Bartók y su peculiar Concierto para Viola, orquestado por Tibor Serly, seguían la noche con un movimiento inicial que se despliega como un sistema cuántico en busca de equilibrio. La viola emerge de texturas melódico-orquestales imbuidas por el folclore que se estabilizan con una juiciosa instrumentación, promoviendo intrusiones de metales para marcar puntos estructurales. Con una poética del espacio – diría Bachelard[1]–, verdaderamente personal, y una austera orquestación, la viola asume una voz contemplativa contra un lienzo de cuerdas con sordina y comentarios aislados en los alientos, creando reflexiones acústicas mientras el conjunto juega con reminiscencias gestuales que rememoran cómo Beethoven destilaba los materiales sonoros.
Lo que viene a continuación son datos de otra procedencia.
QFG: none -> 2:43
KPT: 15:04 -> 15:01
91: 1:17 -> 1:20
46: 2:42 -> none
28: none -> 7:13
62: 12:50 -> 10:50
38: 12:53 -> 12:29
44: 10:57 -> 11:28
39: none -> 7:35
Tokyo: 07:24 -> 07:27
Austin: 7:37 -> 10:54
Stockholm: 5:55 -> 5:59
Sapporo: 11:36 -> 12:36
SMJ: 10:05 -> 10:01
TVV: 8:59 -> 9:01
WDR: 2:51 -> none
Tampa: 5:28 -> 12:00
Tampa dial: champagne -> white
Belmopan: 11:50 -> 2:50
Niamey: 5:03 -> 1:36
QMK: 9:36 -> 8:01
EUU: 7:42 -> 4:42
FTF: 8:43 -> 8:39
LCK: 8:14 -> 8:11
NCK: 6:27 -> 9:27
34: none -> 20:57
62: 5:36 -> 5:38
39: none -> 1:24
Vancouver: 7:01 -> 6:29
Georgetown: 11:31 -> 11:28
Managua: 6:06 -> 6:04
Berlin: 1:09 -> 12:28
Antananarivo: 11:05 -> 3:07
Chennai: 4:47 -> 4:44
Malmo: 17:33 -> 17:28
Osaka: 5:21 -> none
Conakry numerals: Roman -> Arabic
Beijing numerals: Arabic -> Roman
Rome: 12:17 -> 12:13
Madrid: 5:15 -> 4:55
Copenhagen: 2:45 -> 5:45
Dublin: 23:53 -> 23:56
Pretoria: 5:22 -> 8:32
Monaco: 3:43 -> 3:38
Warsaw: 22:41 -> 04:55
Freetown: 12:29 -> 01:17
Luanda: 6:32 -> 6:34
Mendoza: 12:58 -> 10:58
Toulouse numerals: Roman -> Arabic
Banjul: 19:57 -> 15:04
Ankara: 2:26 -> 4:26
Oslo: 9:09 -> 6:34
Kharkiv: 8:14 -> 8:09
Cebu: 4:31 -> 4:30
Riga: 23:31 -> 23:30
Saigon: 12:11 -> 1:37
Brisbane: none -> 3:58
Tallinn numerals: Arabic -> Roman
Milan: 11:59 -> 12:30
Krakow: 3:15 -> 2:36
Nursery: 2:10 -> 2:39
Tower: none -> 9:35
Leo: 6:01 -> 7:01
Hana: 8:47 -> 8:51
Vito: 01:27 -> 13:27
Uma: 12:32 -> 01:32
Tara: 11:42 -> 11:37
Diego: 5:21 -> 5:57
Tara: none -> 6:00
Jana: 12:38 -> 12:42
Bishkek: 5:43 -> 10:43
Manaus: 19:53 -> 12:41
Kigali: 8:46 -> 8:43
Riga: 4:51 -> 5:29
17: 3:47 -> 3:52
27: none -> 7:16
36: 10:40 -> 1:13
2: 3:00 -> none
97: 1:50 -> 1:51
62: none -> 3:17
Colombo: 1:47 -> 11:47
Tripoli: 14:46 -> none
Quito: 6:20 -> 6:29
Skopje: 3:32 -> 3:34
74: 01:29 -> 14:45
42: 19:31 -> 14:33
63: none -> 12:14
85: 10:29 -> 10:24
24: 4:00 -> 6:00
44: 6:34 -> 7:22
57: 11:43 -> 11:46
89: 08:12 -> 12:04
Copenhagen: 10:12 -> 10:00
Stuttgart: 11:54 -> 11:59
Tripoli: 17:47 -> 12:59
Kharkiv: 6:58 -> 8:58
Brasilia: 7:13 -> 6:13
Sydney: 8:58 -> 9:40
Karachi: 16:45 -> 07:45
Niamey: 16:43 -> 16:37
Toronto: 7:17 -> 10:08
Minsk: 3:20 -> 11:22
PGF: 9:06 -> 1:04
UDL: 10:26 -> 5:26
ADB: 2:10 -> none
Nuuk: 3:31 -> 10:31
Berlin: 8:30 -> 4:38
El final acelera una transformación de motivos dancísticos dentro de intensas configuraciones orquestales y el movimiento perpetuo final en la viola sugiere una paradójica y simple complejidad que permitían a Ella estratificar acústicamente las figuraciones virtuosas enmarcadas por texturas calibradas con suma precisión. La percusión, algo contenida en los movimientos previos, asume en el Allegro vivace un papel formal, puntuando el impulso rítmico hacia la conclusión de la obra. Una convincente interpretación que culmino con merecidos aplausos, mismos que resultaron en un encore porteño con una bella obra de Astor Piazzola.
Para concluir, la Sinfonía No. 3 en Fa mayor de Brahms. El primer movimiento emerge con una energía transformada en expresión cinética, la dialéctica motívica de la obra y la orquestación revela la preferencia de este gran compositor por bloques tímbricos superpuestos, sirvan de ejemplo las maderas duplicadas que generan densidad sin opacidad, destacando la magnífica economía de medios. Aquí los metales no son una proclamación wagneriana sino columnas estructurales que sostienen la configuración sinfónica.
En el segundo movimiento, más íntimo, nace una meditación donde el clarinete y el fagot estimulan introspecciones con una textura orquestal que opera como un sistema hidráulico de presiones y liberaciones, hay tensiones armónicas que fluyen y se liberan entre secciones instrumentales, como las cuerdas divididas que crean un diáfano tejido, en ambos casos ejemplificando la habilidad brahmsiana para crear profundidad sin exceso.
El Allegretto introduce una melancólica melodía que augura las transmutaciones tímbricas y las rotaciones orquestales en cada familia instrumental. El movimiento refleja una arquitectura cíclica y simbiótica sin perder el profundo afecto que emana del gesto melódico. En el cuarto movimiento contrastan momentos serenos y desarrollos continuos de convenciones orquestales, desde susurros en pianísimo hasta clímax tormentosos donde la orquesta deviene un solo organismo. La disolución gradual es un síncope – en el sentido médico–, donde las cuerdas graves desfallecen hasta encontrar el equilibrio inicial.
Sobre la interpretación, como es costumbre para la OSY, nada lejos de estupenda, y guiada por una correcta dirección, la orquesta demostró que aunque cada obra es dueña de sus propias vicisitudes, en cada gesto orquestal la música sirvió simultáneamente a propósitos ceremoniales y emocionales. ¡Bravo! ¡Gracias, OSY!
[1] Gastón Bachelard, filósofo que influenció el devenir del pensamiento filosófico francés contemporáneo.